A contract upgrade is starting a new debt before the old one has been paid off.2 -
Another bit of homework for you then - unsubscribe to those emails! Sit for half an hour and do as many as you can, the rest just unsubscribe next time you get a new email from them. I'm sure I don't need to tell you how, but just scroll to the bottom and click 'unsubscribe'. Very cathartic and so much nicer only to recieve emails from real people. Makes your head less busy.
People who can't make ends meet don't drive around in super expensive cars on hire purchase. They need that money to eat and heat.
The Range Rover is still the elephant in the room, no matter how much you don't want to admit it. Get rid of that and most of your (debt) problems are solved. Don't forget that you have been using credit cards because you are driving cars that your can't afford.
When you did your calcs, did you account for the balloon payment thing (again, sorry, I don't understand car finance) in your overall cost?
If you got rid of the RR tomorrow, how much would you NOT need to spend on it?
I have heard of people who only see the monthly payment and not the overall cost... but you are a smart businessman, this should NOT be you!
Well done on thinking the f-type over. I think it's SO important for you to see where your money has gone so you don't make that same mistake again.
I can absolutely assure you that your wife won't thank you for a new phone when she's cutting back on other things that are probably more important to her and she's putting such an effort in. This sort of expense is one that you discuss. What we do is buy a phone outright, for instance I got a new Samsung Galaxy A20 (all the same functions as any other galaxy), last year for about £150 and will keep it for about 4 years, eh is usually the time that things start to get buggy/ smashed/no memory. Then I pay £10 a month with giffgaff for 10gb and unlimited minutes and texts.
Your wife sounds like she works incredibly hard in all aspects of life. Have you considered how much you would have to pay someone to live the lifestyle that she ensures you have? Cleaner/ gardener/ cook/PT/childminder/valet?
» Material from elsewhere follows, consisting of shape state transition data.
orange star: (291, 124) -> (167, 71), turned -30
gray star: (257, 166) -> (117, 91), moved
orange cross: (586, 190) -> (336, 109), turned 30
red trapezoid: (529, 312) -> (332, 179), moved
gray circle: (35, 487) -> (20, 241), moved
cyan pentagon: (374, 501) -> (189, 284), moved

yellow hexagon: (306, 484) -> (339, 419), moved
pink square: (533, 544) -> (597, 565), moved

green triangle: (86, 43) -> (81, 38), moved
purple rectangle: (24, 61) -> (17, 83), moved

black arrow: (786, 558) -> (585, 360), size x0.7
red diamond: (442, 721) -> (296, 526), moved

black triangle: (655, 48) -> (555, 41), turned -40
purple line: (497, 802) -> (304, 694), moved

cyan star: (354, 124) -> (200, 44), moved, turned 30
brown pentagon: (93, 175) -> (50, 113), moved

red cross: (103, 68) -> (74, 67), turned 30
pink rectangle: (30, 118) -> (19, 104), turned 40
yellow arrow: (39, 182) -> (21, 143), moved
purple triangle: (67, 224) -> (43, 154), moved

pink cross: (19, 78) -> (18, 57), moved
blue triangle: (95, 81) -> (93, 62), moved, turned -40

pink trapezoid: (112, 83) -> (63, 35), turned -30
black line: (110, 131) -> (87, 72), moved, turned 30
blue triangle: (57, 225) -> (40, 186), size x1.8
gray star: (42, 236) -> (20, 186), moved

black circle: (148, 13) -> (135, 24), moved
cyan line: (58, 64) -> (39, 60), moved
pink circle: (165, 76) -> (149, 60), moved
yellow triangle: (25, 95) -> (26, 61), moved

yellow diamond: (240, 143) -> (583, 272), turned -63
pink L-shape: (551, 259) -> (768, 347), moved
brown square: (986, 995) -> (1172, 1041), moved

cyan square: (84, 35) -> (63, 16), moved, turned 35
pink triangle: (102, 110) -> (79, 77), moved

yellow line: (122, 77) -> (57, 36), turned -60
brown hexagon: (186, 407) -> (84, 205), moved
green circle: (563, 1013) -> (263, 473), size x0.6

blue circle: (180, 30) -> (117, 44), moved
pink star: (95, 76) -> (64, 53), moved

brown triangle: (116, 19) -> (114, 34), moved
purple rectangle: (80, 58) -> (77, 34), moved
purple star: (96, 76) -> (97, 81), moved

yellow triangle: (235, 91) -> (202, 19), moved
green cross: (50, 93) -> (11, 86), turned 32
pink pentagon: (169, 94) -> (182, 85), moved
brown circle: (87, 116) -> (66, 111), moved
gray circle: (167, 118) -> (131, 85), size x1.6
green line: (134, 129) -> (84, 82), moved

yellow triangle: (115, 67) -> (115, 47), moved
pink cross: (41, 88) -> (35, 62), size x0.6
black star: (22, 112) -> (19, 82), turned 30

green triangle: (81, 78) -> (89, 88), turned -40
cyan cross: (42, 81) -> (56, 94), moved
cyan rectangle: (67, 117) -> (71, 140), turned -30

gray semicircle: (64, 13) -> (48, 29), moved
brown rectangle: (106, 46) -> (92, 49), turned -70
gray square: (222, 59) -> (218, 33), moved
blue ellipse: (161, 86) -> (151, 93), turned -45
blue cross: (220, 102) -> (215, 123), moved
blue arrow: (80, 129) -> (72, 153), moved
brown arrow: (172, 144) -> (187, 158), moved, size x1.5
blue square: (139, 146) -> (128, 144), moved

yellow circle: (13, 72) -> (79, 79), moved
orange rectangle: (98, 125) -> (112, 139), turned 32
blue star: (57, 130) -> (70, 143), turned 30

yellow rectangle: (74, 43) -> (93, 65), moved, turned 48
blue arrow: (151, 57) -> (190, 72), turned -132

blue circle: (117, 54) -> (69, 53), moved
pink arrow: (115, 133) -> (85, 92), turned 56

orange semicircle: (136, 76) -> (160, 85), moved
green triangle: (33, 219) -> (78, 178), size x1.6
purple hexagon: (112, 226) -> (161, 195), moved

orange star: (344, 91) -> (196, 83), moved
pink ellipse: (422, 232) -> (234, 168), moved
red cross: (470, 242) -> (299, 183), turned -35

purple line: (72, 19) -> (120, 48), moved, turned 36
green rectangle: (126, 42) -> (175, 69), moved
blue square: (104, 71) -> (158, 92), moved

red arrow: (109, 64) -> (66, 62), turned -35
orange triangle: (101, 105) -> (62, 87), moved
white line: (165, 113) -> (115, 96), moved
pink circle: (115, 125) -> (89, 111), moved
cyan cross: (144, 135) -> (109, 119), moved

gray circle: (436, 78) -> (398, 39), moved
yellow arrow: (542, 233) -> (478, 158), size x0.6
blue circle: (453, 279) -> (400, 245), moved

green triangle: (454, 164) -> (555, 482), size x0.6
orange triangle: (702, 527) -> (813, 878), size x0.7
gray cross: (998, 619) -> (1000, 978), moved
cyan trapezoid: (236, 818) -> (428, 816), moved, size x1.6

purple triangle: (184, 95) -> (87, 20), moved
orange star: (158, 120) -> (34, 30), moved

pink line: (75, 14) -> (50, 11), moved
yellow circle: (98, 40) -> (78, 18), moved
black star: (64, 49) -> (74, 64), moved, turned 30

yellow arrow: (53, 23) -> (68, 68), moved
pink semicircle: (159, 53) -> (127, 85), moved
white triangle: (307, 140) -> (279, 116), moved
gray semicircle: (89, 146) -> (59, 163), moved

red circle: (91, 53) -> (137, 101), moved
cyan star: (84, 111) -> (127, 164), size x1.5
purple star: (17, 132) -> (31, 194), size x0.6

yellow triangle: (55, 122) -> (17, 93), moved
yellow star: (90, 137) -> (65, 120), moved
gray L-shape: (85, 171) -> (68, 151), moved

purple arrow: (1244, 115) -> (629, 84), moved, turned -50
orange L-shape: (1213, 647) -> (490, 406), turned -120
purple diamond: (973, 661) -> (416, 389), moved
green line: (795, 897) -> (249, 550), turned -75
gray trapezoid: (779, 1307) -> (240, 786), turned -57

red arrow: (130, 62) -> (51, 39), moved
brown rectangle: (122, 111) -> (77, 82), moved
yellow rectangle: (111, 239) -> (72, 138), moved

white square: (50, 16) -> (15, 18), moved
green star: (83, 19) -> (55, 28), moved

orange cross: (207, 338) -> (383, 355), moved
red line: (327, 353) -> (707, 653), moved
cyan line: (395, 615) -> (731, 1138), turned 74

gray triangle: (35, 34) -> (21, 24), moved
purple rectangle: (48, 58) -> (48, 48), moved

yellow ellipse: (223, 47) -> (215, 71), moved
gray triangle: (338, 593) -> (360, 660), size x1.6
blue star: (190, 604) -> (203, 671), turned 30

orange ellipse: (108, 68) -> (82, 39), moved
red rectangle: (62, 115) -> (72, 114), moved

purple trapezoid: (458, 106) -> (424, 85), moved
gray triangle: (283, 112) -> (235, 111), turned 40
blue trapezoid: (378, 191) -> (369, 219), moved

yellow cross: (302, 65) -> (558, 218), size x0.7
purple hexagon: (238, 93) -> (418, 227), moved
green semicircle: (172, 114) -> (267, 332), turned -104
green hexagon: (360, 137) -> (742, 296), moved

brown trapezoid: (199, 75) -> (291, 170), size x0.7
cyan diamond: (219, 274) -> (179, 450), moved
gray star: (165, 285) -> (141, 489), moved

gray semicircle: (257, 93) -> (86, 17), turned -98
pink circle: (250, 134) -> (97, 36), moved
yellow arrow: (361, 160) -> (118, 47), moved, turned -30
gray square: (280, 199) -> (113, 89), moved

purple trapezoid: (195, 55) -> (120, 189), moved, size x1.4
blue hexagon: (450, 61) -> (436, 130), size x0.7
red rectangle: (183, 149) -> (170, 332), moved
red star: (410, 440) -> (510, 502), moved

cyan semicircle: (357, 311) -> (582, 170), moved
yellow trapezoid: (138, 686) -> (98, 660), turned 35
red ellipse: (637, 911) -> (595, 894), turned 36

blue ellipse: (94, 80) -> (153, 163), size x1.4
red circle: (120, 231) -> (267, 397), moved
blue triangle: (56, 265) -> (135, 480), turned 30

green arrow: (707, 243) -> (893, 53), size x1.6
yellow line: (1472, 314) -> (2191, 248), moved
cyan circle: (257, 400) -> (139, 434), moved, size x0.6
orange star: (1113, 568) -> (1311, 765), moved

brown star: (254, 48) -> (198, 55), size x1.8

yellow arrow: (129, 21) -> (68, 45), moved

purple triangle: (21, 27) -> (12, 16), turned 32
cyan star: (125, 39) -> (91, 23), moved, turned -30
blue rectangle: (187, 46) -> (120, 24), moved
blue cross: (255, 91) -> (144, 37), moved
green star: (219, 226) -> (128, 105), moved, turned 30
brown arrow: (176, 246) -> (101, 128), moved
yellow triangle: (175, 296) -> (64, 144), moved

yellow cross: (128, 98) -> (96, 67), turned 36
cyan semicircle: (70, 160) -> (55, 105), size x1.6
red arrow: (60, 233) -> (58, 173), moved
Also, just one other thing... about her having to sleep in a separate room with your baby boy... I'm not trying to make you feel guilty about it, but something like that can affect a mother long term, I felt desperately sad and lonely for her when I read it, she may have developed PND and could affect her feeling of self worth and confidence in working outside the home. It might be why she works so hard at exercise, as an escape. Just something worth considering and perhaps talking about as a couple going forward.
And yes, cook her dinner! Tonight! Your son could help!2 -
Already got rid of some of the emails.
@ryanm8655 You’re right no amount would ever be enough to satisfy me. I am making ends meet with the current budget - no new debt was the aim but right now I’m actually paying off (would be even without the sales). Just find the budget extreme and can’t make ends meet living the lifestyle I want.
Know what you mean about being satisfied by simpler things - always been cars for me there was a time that if I could lay some rubber down at the lights in my knackered E36 M3 and not break anything or get a ticking off by the local plod I was a very happy boy lol. Used to enjoy nights out / weekenders wife stopped that but used to get f**ked up too often so did need to grow up. Good times though.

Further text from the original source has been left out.